§ **About this task**
Skip the pictures and retype exactly the lines from the one holding "LE FRIVOLE ТРУСИКИ EASY TO LOVE 06848" through the end of the entries.

§ **Data provided**
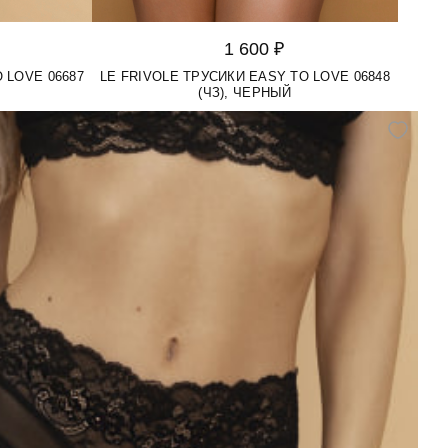
1 600 ₽
 LOVE 06687
LE FRIVOLE ТРУСИКИ EASY TO LOVE 06848
(ЧЗ), ЧЕРНЫЙ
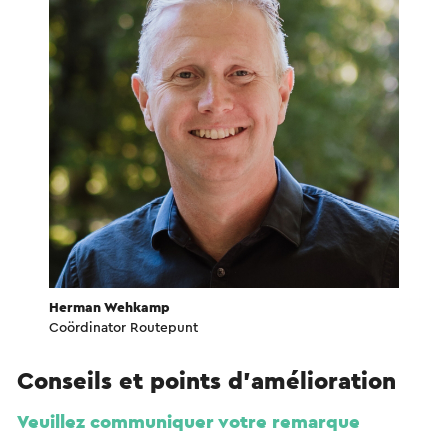
Herman Wehkamp
Coördinator Routepunt
Conseils et points d'amélioration
Veuillez communiquer votre remarque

§ **Result of this exercise**
LE FRIVOLE ТРУСИКИ EASY TO LOVE 06848
(ЧЗ), ЧЕРНЫЙ
Herman Wehkamp
Coördinator Routepunt
Conseils et points d'amélioration
Veuillez communiquer votre remarque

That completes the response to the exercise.